2. Jaccard Similarity Index

The Jaccard similarity index measures the similarity between two sets and can be adapted for events.

Formula:

\text{Jaccard Index} = \frac{|A \cap B|}{|A \cup B|}

where $A$ and $B$ are the sets of dates on which events occur.

For multiple events, you can generalize this by averaging the pairwise Jaccard indices.

3. Dice Coefficient

The Dice coefficient is another measure of similarity that can be used for co-occurrence.

Formula:

\text{Dice Coefficient} = \frac{2 \cdot |A \cap B|}{|A| + |B|}

4. Average Pairwise Co-occurrence

Calculate the average number of co-occurrences across all pairs of events.

Steps:

Create a Co-occurrence Matrix: For all pairs of events.
Compute the Average Co-occurrence: Sum the co-occurrences of all pairs and divide by the number of pairs.

Formula:

\text{Average Pairwise Co-occurrence} = \frac{\sum_{i \neq j} \text{Co-occurrence}_{ij}}{\text{Number of Pairs}}

5. Correlation of Event Presence

Compute the average pairwise correlation between events.

Steps:

Binary Presence Matrix: Create a binary matrix where rows represent dates and columns represent events.
Compute Pairwise Correlations: Calculate the Pearson or Spearman correlation between each pair of event columns.
Average Correlations: Compute the average of these correlations.

Example Using Python

Here’s an example of how to compute the Average Pairwise Co-occurrence:

import pandas as pd

# Sample data
data = {
    'Date': ['2024-08-01', '2024-08-02', '2024-08-03'],
    'Event 1': [1, 1, 0],
    'Event 2': [0, 1, 1],
    'Event 3': [1, 0, 1]
}

df = pd.DataFrame(data)

# Co-occurrence calculation
co_occurrence_matrix = pd.DataFrame(index=['Event 1', 'Event 2', 'Event 3'], columns=['Event 1', 'Event 2', 'Event 3'], data=0)

for event1 in co_occurrence_matrix.index:
    for event2 in co_occurrence_matrix.columns:
        if event1 != event2:
            co_occurrence_matrix.loc[event1, event2] = ((df[event1] == 1) & (df[event2] == 1)).sum()

# Average Pairwise Co-occurrence
num_pairs = len(co_occurrence_matrix.index) * (len(co_occurrence_matrix.index) - 1) / 2
total_co_occurrences = co_occurrence_matrix.where(np.triu(np.ones_like(co_occurrence_matrix, dtype=bool), k=1)).stack().sum()

average_pairwise_co_occurrence = total_co_occurrences / num_pairs

print("Average Pairwise Co-occurrence:", average_pairwise_co_occurrence)

In this script:

co_occurrence_matrix is used to count the co-occurrence of each event pair.
average_pairwise_co_occurrence is computed by dividing the total co-occurrence by the number of pairs.

Choose the method that best fits your data and goals.
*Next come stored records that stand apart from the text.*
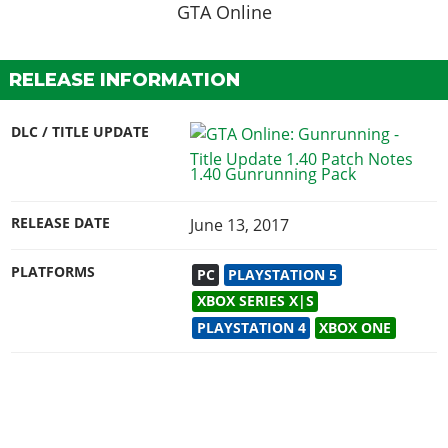
RELEASE INFORMATION
DLC / TITLE UPDATE
1.40 Gunrunning Pack
RELEASE DATE
June 13, 2017
PLATFORMS
PC
PLAYSTATION 5
XBOX SERIES X|S
PLAYSTATION 4
XBOX ONE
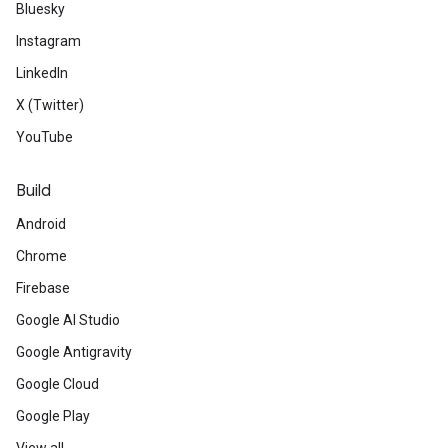
Bluesky
Instagram
LinkedIn
X (Twitter)
YouTube
Build
Android
Chrome
Firebase
Google AI Studio
Google Antigravity
Google Cloud
Google Play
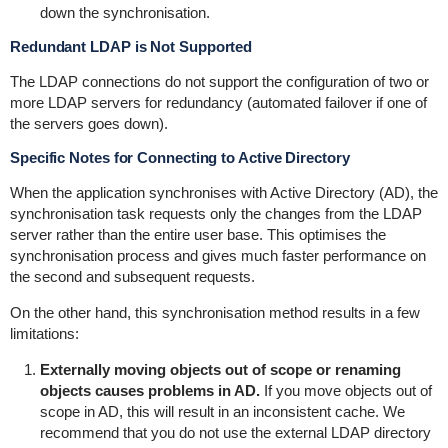
down the synchronisation.
Redundant LDAP is Not Supported
The LDAP connections do not support the configuration of two or
more LDAP servers for redundancy (automated failover if one of
the servers goes down).
Specific Notes for Connecting to Active Directory
When the application synchronises with Active Directory (AD), the
synchronisation task requests only the changes from the LDAP
server rather than the entire user base. This optimises the
synchronisation process and gives much faster performance on
the second and subsequent requests.
On the other hand, this synchronisation method results in a few
limitations:
Externally moving objects out of scope or renaming
objects causes problems in AD.
If you move objects out of
scope in AD, this will result in an inconsistent cache. We
recommend that you do not use the external LDAP directory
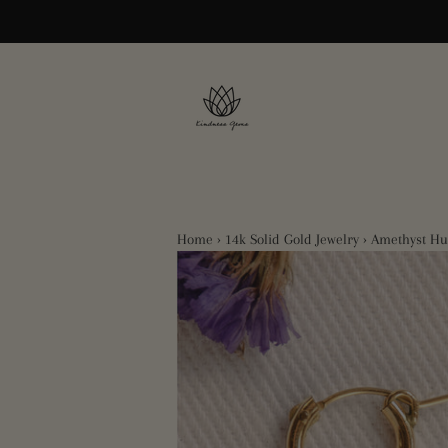
Home
›
14k Solid Gold Jewelry
›
Amethyst Hu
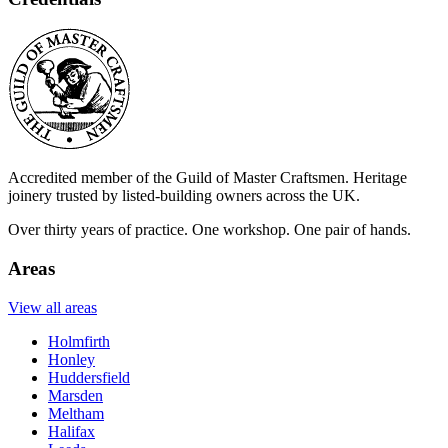
Accredited member of the Guild of Master Craftsmen. Heritage
joinery trusted by listed-building owners across the UK.
Over thirty years of practice. One workshop. One pair of hands.
Areas
View all areas
Holmfirth
Honley
Huddersfield
Marsden
Meltham
Halifax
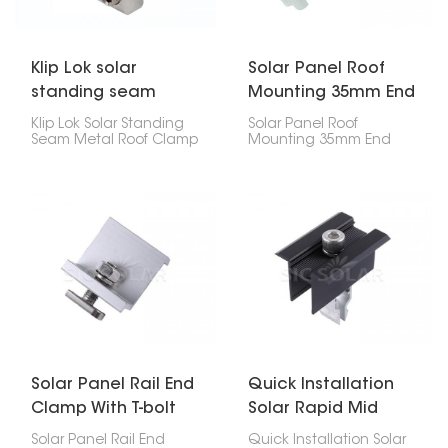
Klip Lok solar
Solar Panel Roof
standing seam
Mounting 35mm End
metal roof clamp
Clamp
Klip Lok Solar Standing
Solar Panel Roof
Seam Metal Roof Clamp
Mounting 35mm End
is like a special clip that
Clamp is super
lets you put solar panels
important for holding
on metal roofs that
your solar panel's edges
have raised seams,
down on the roof. If
without making any
you've got 35mm thick
holes. It's made to fit Klip
panels, this clip will keep
Lok roofs, which are a
them stuck to the rail, no
common kind of metal
problem.
roof, so you can be sure
your solar panels will
stay put.
Solar Panel Rail End
Quick Installation
Clamp With T-bolt
Solar Rapid Mid
Clamp
Solar Panel Rail End
Quick Installation Solar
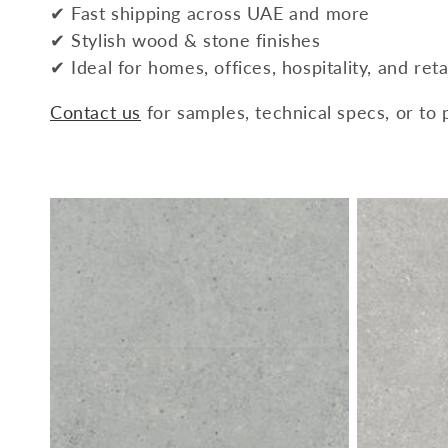
✔ Fast shipping across UAE and more
✔ Stylish wood & stone finishes
✔ Ideal for homes, offices, hospitality, and reta
Contact us
for samples, technical specs, or to 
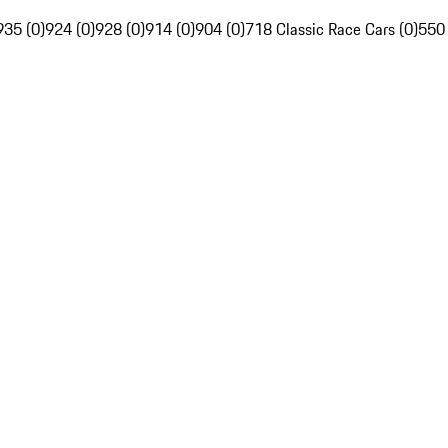
935 (0)
924 (0)
928 (0)
914 (0)
904 (0)
718 Classic Race Cars (0)
550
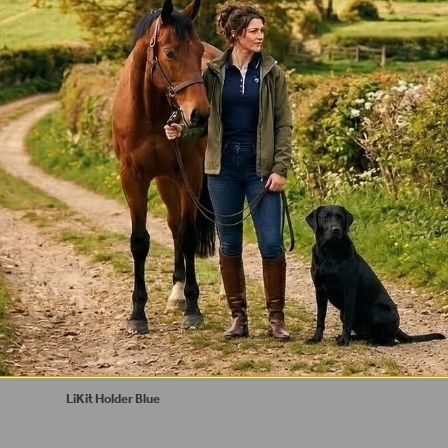
*
LiKit Holder Blue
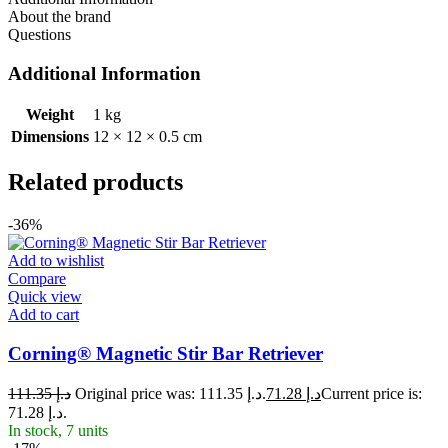
About the brand
Questions
Additional Information
Weight
1 kg
Dimensions
12 × 12 × 0.5 cm
Related products
-36%
Add to wishlist
Compare
Quick view
Add to cart
Corning® Magnetic Stir Bar Retriever
111.35
د.إ
Original price was: د.إ 111.35.
71.28
د.إ
Current price is:
د.إ 71.28.
In stock, 7 units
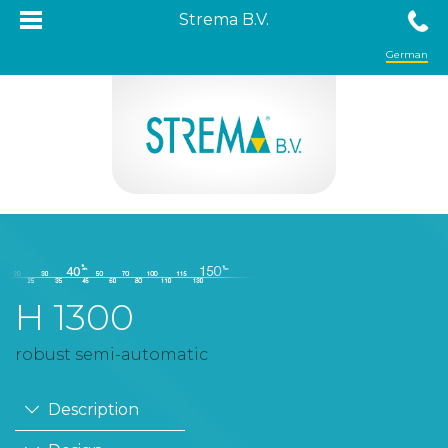
Strema B.V.
German
H 1300
robust semi-automatic
Description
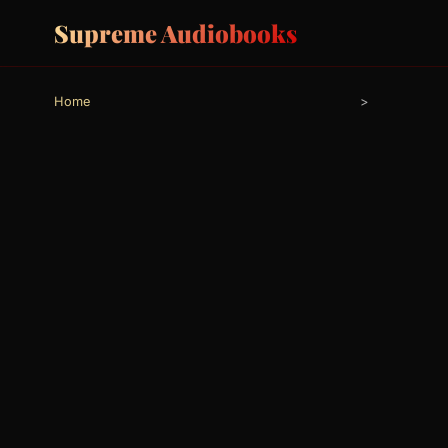
Supreme Audiobooks
Home
>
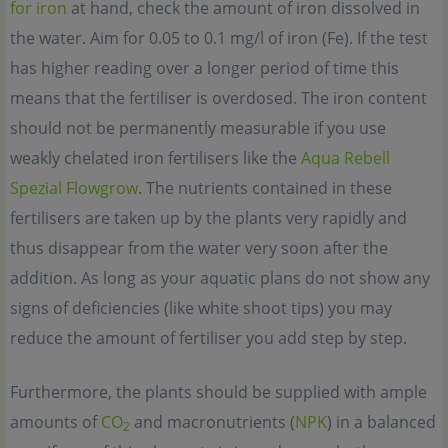
for iron
at hand, check the amount of iron dissolved in
the water. Aim for 0.05 to 0.1 mg/l of iron (Fe). If the test
has higher reading over a longer period of time this
means that the fertiliser is overdosed. The iron content
should not be permanently measurable if you use
weakly chelated iron fertilisers like the
Aqua Rebell
Spezial Flowgrow
. The nutrients contained in these
fertilisers are taken up by the plants very rapidly and
thus disappear from the water very soon after the
addition. As long as your aquatic plans do not show any
signs of deficiencies (like white shoot tips) you may
reduce the amount of fertiliser you add step by step.
Furthermore, the plants should be supplied with ample
amounts of
CO
and macronutrients (
NPK
) in a balanced
2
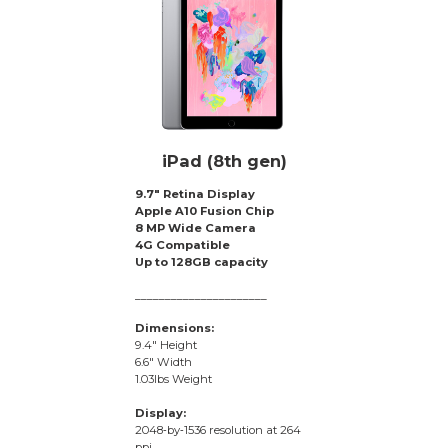
iPad (8th gen)
9.7″ Retina Display
Apple A10 Fusion Chip
8 MP Wide Camera
4G Compatible
Up to 128GB capacity
______________________
Dimensions:
9.4″ Height
6.6″ Width
1.03lbs Weight
Display:
2048‑by‑1536 resolution at 264
ppi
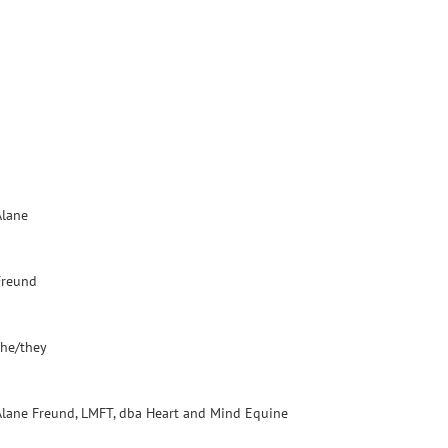
Alane
Freund
she/they
Alane Freund, LMFT, dba Heart and Mind Equine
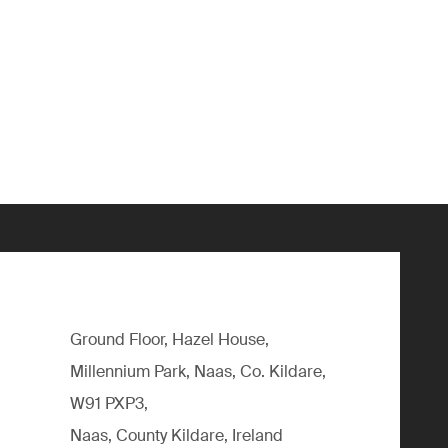
Ground Floor, Hazel House,
Millennium Park, Naas, Co. Kildare,
W91 PXP3,
Naas, County Kildare, Ireland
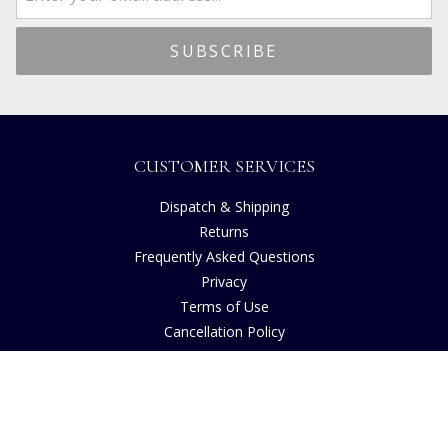
CUSTOMER SERVICES
Dispatch & Shipping
Returns
Frequently Asked Questions
Privacy
Terms of Use
Cancellation Policy
Request A Catalogue
Customer Reviews
Sustainability
Copyright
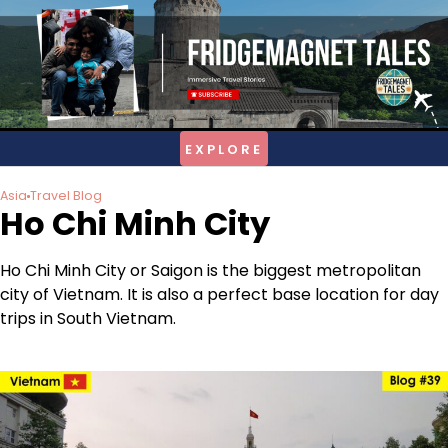
Skip
to
content
Asia
Travel Blog
Ho Chi Minh City
Ho Chi Minh City or Saigon is the biggest metropolitan
city of Vietnam. It is also a perfect base location for day
trips in South Vietnam.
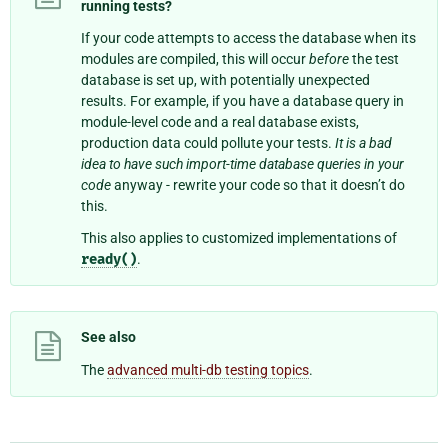
running tests?
If your code attempts to access the database when its
modules are compiled, this will occur
before
the test
database is set up, with potentially unexpected
results. For example, if you have a database query in
module-level code and a real database exists,
production data could pollute your tests.
It is a bad
idea to have such import-time database queries in your
code
anyway - rewrite your code so that it doesn’t do
this.
This also applies to customized implementations of
ready()
.
See also
The
advanced multi-db testing topics
.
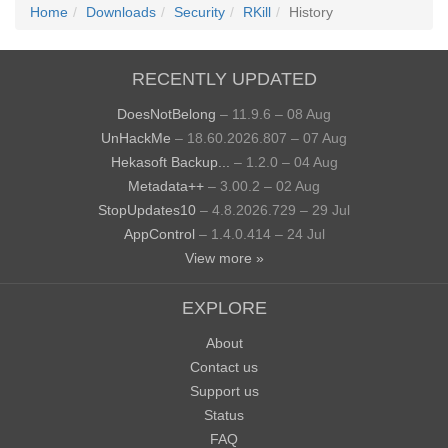
Home
Downloads
Security
RKill
History
RECENTLY UPDATED
DoesNotBelong
– 11.9.6 – 08 Aug
UnHackMe
– 18.60.2026.807 – 07 Aug
Hekasoft Backup...
– 1.2.0 – 04 Aug
Metadata++
– 3.00.2 – 02 Aug
StopUpdates10
– 4.8.2026.729 – 29 Jul
AppControl
– 1.4.0.414 – 24 Jul
View more »
EXPLORE
About
Contact us
Support us
Status
FAQ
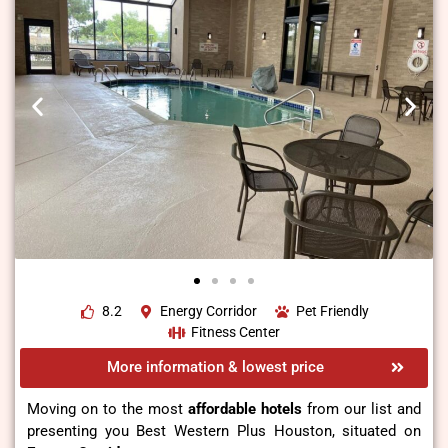
8.2
Energy Corridor
Pet Friendly
Fitness Center
More information & lowest price
Moving on to the most
affordable hotels
from our list and
presenting you Best Western Plus Houston, situated on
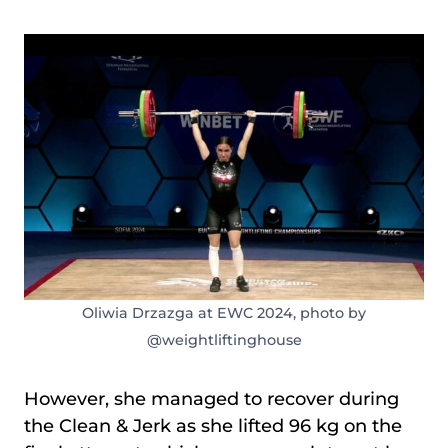
Oliwia Drzazga at EWC 2024, photo by
@weightliftinghouse
However, she managed to recover during
the Clean & Jerk as she lifted 96 kg on the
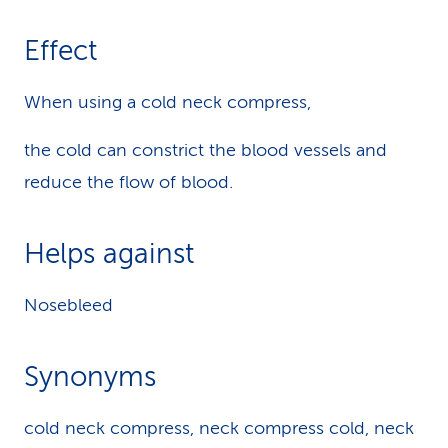
Effect
When using a cold neck compress,
the cold can constrict the blood vessels and
reduce the flow of blood.
Helps against
Nosebleed
Synonyms
cold neck compress, neck compress cold, neck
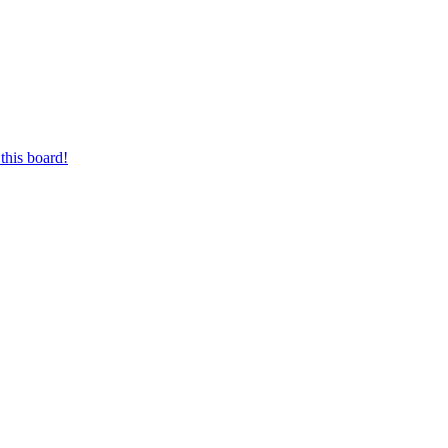
this board!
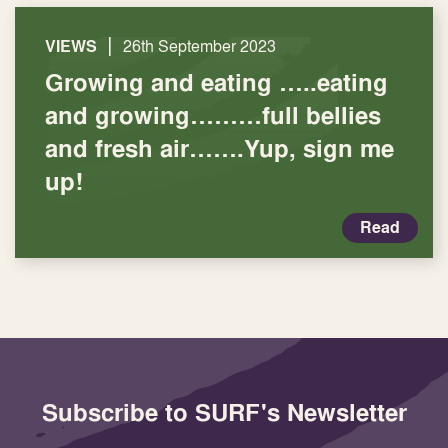
|
VIEWS
26th September 2023
Growing and eating …..eating
and growing………full bellies
and fresh air…….Yup, sign me
up!
Read
Subscribe to SURF's Newsletter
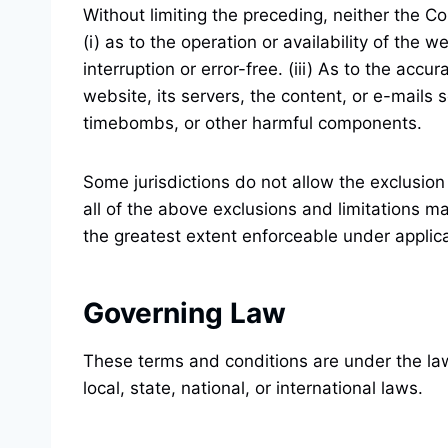
Without limiting the preceding, neither the 
(i) as to the operation or availability of the 
interruption or error-free. (iii) As to the accu
website, its servers, the content, or e-mails
timebombs, or other harmful components.
Some jurisdictions do not allow the exclusion 
all of the above exclusions and limitations ma
the greatest extent enforceable under applic
Governing Law
These terms and conditions are under the laws
local, state, national, or international laws.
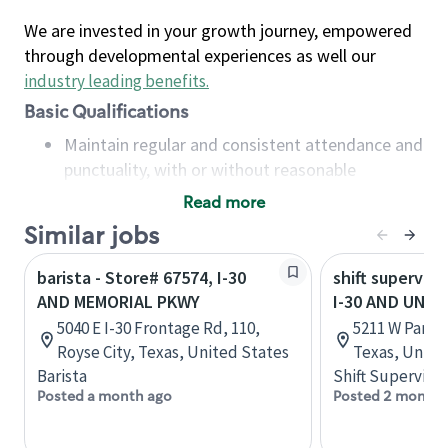
We are invested in your growth journey, empowered
through developmental experiences as well our
industry leading benefits
.
Basic Qualifications
Maintain regular and consistent attendance and
punctuality, with or without reasonable
accommodation
Read more
Available to work flexible hours that may
Similar jobs
include early mornings, evenings, weekends,
nights and/or holidays
barista - Store# 67574, I-30
shift superviso
Meet store operating policies and standards,
AND MEMORIAL PKWY
I-30 AND UNIV
including providing quality beverages and food
5040 E I-30 Frontage Rd, 110,
5211 W Park 
products, cash handling and store safety and
Royse City, Texas, United States
Texas, Unite
security, with or without reasonable
Barista
Shift Supervisor
accommodations
Posted a month ago
Posted 2 months
Six (6) months of experience in a position that
required constant interacting with and fulfilling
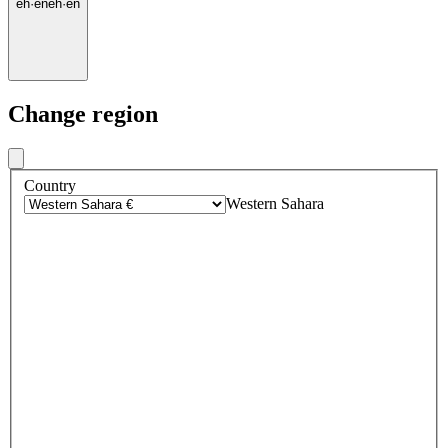
eh
·
en
eh
·
en
Change region
Country
Western Sahara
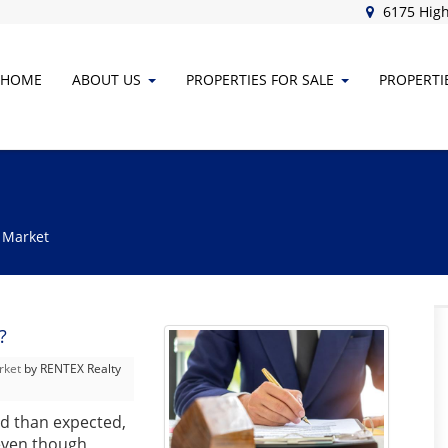
6175 High
HOME
ABOUT
US
PROPERTIES FOR SALE
PROPERTI
 Market
?
rket
by RENTEX Realty
ad than expected,
 even though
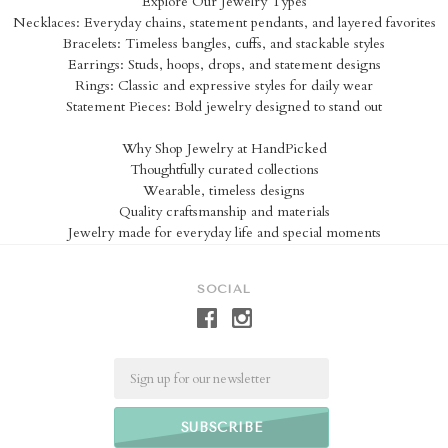
Explore Our Jewelry Types
Necklaces: Everyday chains, statement pendants, and layered favorites
Bracelets: Timeless bangles, cuffs, and stackable styles
Earrings: Studs, hoops, drops, and statement designs
Rings: Classic and expressive styles for daily wear
Statement Pieces: Bold jewelry designed to stand out
Why Shop Jewelry at HandPicked
Thoughtfully curated collections
Wearable, timeless designs
Quality craftsmanship and materials
Jewelry made for everyday life and special moments
SOCIAL
Email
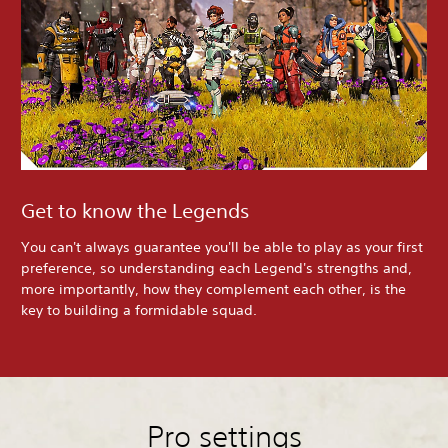
Get to know the Legends
You can't always guarantee you'll be able to play as your first
preference, so understanding each Legend's strengths and,
more importantly, how they complement each other, is the
key to building a formidable squad.
Pro settings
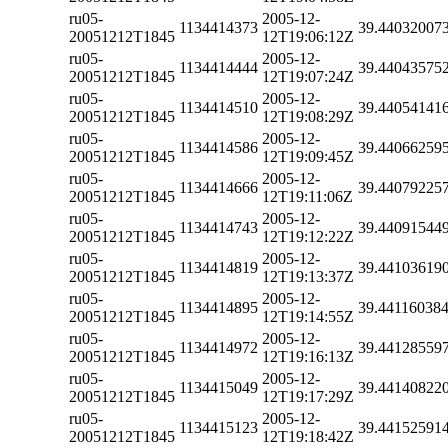
ru05-
2005-12-
1134414373
39.44032007
20051212T1845
12T19:06:12Z
ru05-
2005-12-
1134414444
39.44043575
20051212T1845
12T19:07:24Z
ru05-
2005-12-
1134414510
39.44054141
20051212T1845
12T19:08:29Z
ru05-
2005-12-
1134414586
39.44066259
20051212T1845
12T19:09:45Z
ru05-
2005-12-
1134414666
39.44079225
20051212T1845
12T19:11:06Z
ru05-
2005-12-
1134414743
39.44091544
20051212T1845
12T19:12:22Z
ru05-
2005-12-
1134414819
39.44103619
20051212T1845
12T19:13:37Z
ru05-
2005-12-
1134414895
39.44116038
20051212T1845
12T19:14:55Z
ru05-
2005-12-
1134414972
39.44128559
20051212T1845
12T19:16:13Z
ru05-
2005-12-
1134415049
39.44140822
20051212T1845
12T19:17:29Z
ru05-
2005-12-
1134415123
39.44152591
20051212T1845
12T19:18:42Z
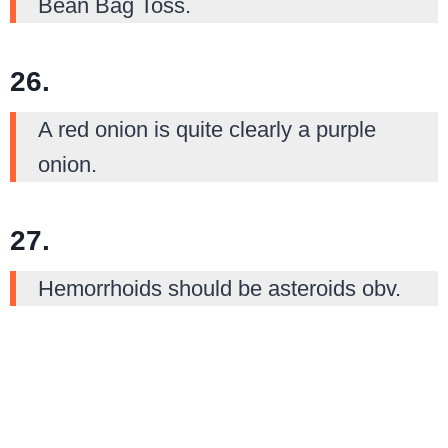
Bean Bag Toss.
26.
A red onion is quite clearly a purple
onion.
27.
Hemorrhoids should be asteroids obv.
Each method provides a different perspective on how often events co-occur.

brishtibheja commented 2 months ago

How is retention higher for double weighted? You said this might be some error, is it error?

Also, about clustering, it seems you're counting the number of unique intervals due cards at a particular date has. For example, among all the cards scheduled for today how many have unique intervals. How about "among all the cards rated today, how many have unique intervals"?

edit: ngl chatgpt can be a boon to creativity.

Expertium commented 2 months ago

How is retention higher for double weighted? You said this might be some error, is it error?

Later, once I have a good metric for clustering, I'll re-run everything with 150 samples instead of 20, to get a definitive answer. For now, I'm thinking about quantifying clustering.

Expertium commented 2 months ago

Pairwise comparisons sound like a huge pain to implement, not to mention the computational complexity. If there are 10 000 reviews, that's (10 000 * 9 999) / 2 = 49 995 000 pairs. Even if I could implement it, it would likely slow the simulation down. But I'll see what I can do.

Expertium commented 2 months ago

Ok, I figured out a way of doing this. I'm not saying I figured out a good way, though.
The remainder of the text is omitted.